At twelve o’clock she relighted the gas and went downstairs to stand at the parlour window to scan more clearly every face that might pass, and—yes, she would be honest with herself now—to spring into his arms the moment he entered, smother him with kisses and beg him to forgive the bitter words she had spoken in anger.

She was sure he would come in a moment. He must have gone on one of his long walks. She could see the elevated cars on their long trestle, count the stations, and guess how many minutes it would take him to climb the hill and rush up the steps. Over and over she did this, and now it was one o’clock and he had not come.

What if he had been stricken suddenly with mortal illness! His face had looked so weary and drawn. She began to cry incoherently, and sank on her knees.

“Lord, forgive me. I am weak and selfish, and I was wicked to-night. Hear the cry of my heart. Bring him to me quickly, or I shall die!”

As the sobs choked her into silence, she sprang to her feet, both hands on her lips to keep back a scream of joy, for she had heard his footstep on the stoop.

The latch clicked, and he was in the hall.

There was a flash of red silk and two white arms were around his neck, her form convulsed with a joy she could not control or try to conceal.

He soothed her as a child, and, as he kissed her tenderly, felt her lips swollen and wet with the salt tears of hours of weeping.

“You will not remember the foolish things I said to-night, dear?” she pleaded. “There, there, I’ll blot them out with kisses—one for every harsh word, and one more for love’s own sake. But you must promise me, Frank, never to leave me like that again.” A sob caught her voice, and her head drooped.

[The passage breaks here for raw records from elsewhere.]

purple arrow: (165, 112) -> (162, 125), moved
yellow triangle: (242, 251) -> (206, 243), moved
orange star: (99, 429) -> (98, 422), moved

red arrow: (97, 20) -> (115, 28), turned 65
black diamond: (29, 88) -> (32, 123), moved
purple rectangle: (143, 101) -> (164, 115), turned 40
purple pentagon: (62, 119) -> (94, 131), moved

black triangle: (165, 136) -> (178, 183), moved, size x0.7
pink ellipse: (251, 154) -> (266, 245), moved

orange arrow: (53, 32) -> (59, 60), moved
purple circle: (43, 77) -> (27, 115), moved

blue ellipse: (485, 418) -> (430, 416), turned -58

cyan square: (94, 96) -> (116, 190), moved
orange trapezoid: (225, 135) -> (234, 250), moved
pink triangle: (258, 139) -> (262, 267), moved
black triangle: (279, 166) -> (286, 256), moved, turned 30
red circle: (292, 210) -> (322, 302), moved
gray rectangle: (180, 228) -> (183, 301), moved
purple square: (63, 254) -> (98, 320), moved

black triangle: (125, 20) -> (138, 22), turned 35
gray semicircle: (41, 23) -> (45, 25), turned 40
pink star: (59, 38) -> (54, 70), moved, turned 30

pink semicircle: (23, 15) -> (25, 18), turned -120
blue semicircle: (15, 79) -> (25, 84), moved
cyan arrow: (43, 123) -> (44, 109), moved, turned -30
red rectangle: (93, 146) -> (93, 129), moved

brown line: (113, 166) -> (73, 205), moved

“You may curse me, strike me, do anything but that. Oh, the loneliness, the agony and horror of those hours when I realised you were gone in anger and might not come back to-night—dear, it was too cruel. Such wild thoughts swept my heart! You do forgive me?”

He stooped and kissed her.

“Why ask it, Ruth?”

“I know I am selfish and fretful and wilful,” she said, with a sigh. “I was only a spoiled child of nineteen when you took me by storm, body and soul. You remember, on our wedding day, when I looked up into your handsome face and the sense of responsibility and joy crushed me for a moment, I cried and begged you, who were so brave and strong, to teach me if I should fail in the least thing? And you promised, dear, so sweetly and tenderly. Do you remember?”

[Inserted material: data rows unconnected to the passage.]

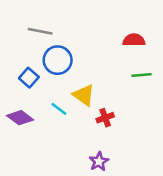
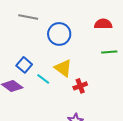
blue circle: (58, 60) -> (59, 34), moved
blue square: (29, 78) -> (24, 65), moved

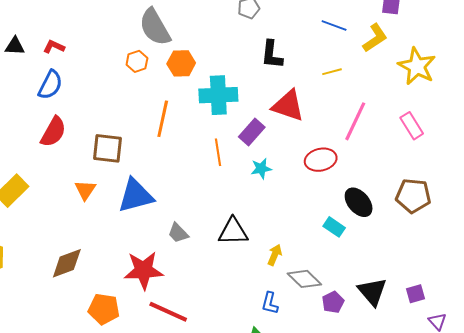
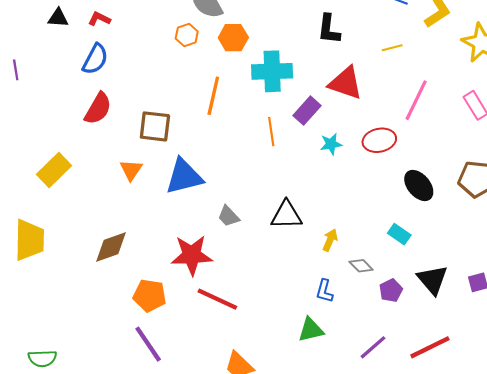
cyan star: (261, 169) -> (331, 144), moved
cyan rectangle: (334, 227) -> (399, 234), moved
gray diamond: (304, 279) -> (361, 266), size x0.7

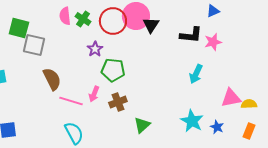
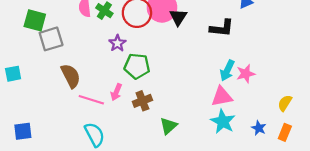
pink star: (213, 42) -> (246, 74), moved
gray square: (34, 45) -> (51, 39), turned -30
pink triangle: (231, 98) -> (222, 97), moved
yellow semicircle: (249, 104) -> (285, 103), turned -56
blue star: (217, 127) -> (259, 128), moved

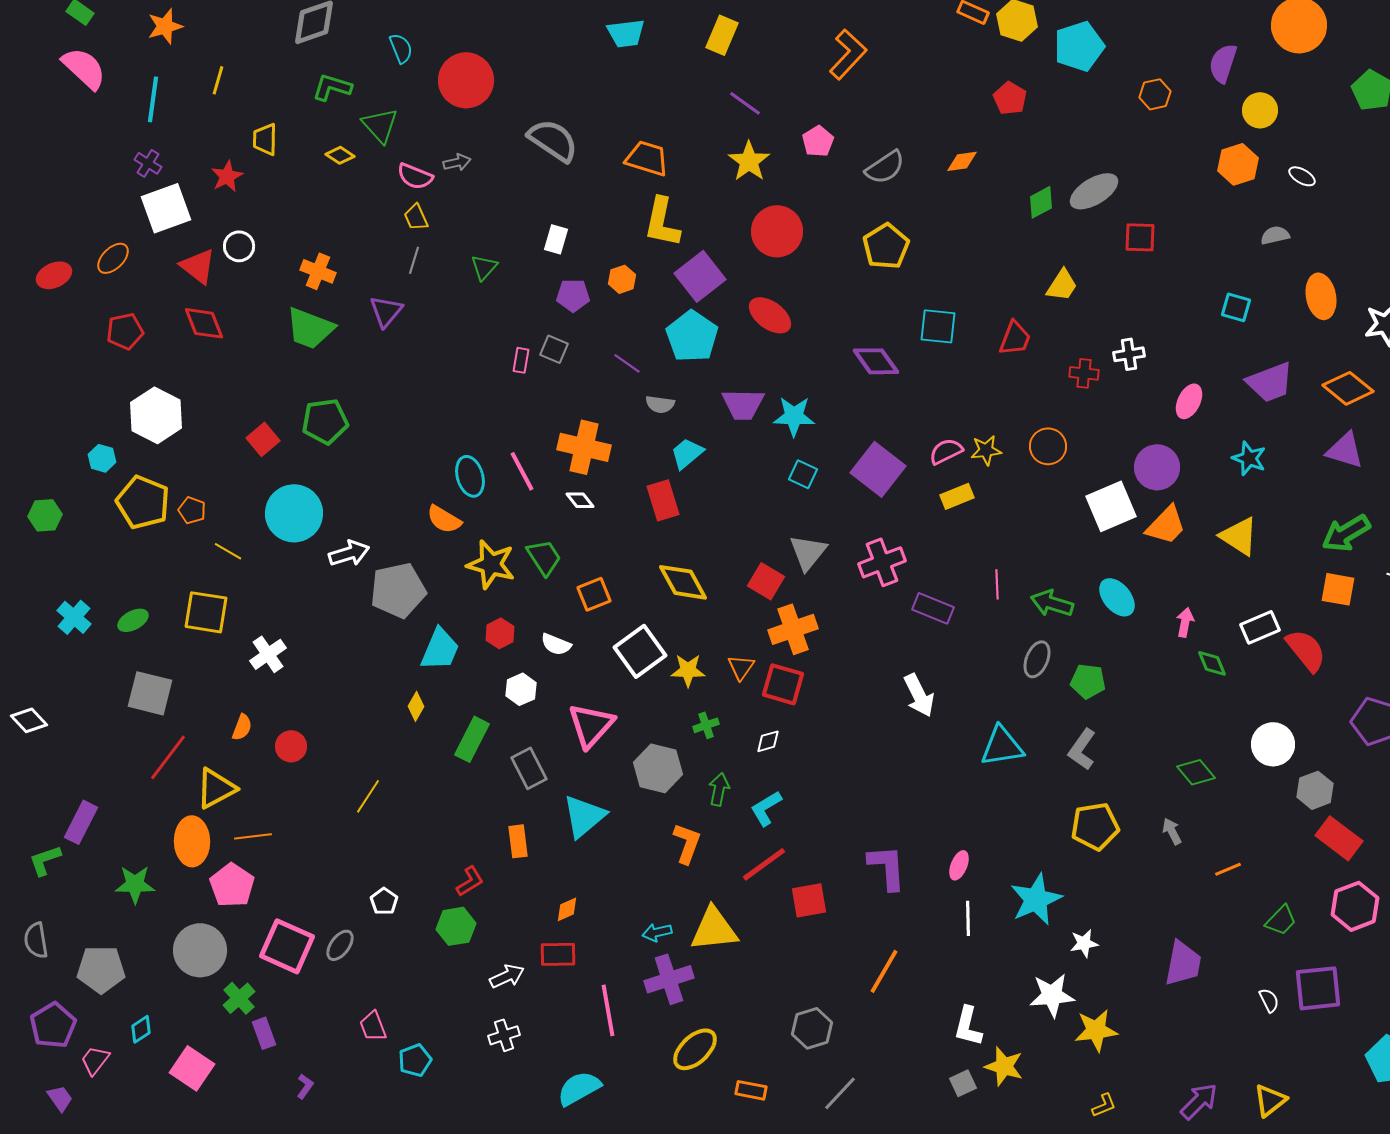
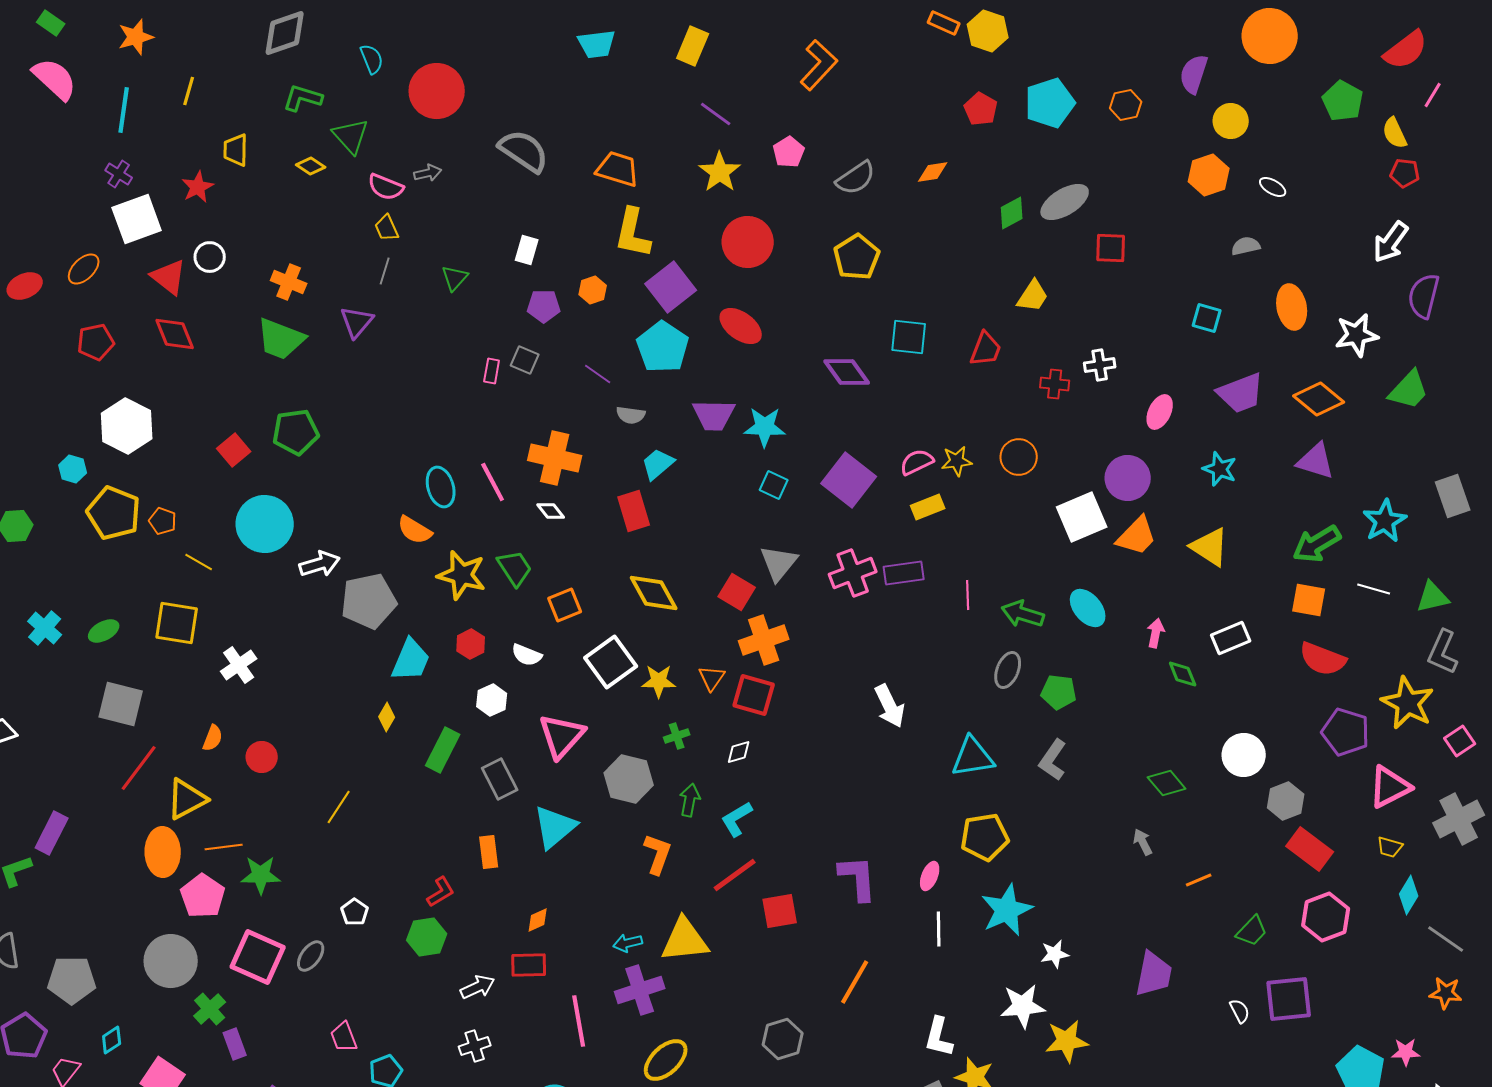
cyan pentagon: (1079, 46) -> (1050, 103), moved
purple rectangle: (933, 608) -> (904, 573), moved, turned -30
red semicircle: (1306, 650) -> (1323, 659), moved, turned 150
yellow pentagon: (1095, 826) -> (985, 837), moved
green star: (135, 884) -> (261, 875), moved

“Yes, I remember,” he slowly answered.

“And now, somehow, you seem to have drawn away from me as though the task had wearied you. Come back closer! When I am foolish you must be wise. You can make of me what you will. You know I am afraid of this Socialism. It seems to open gulfs between us. You read and read, while I can only wait and love. You cannot know the silent agony of that waiting for I know not what tragedy in our lives. Frank, teach and lead me—I will follow. I love you with a love that is deathless. If you will be a Socialist, make me one. Show me there is nothing to fear. I’ve thought marriage meant only self-sacrifice for one’s beloved. I’ve tried to give my very life to you and the children. If I’m making a mistake, show me.”

“I will try, Ruth.”

She ran her tapering fingers through his hair, smiled and sighed.

“How beautiful you are, my dear! I know it is a sin to love any man so. One should only love God like this.”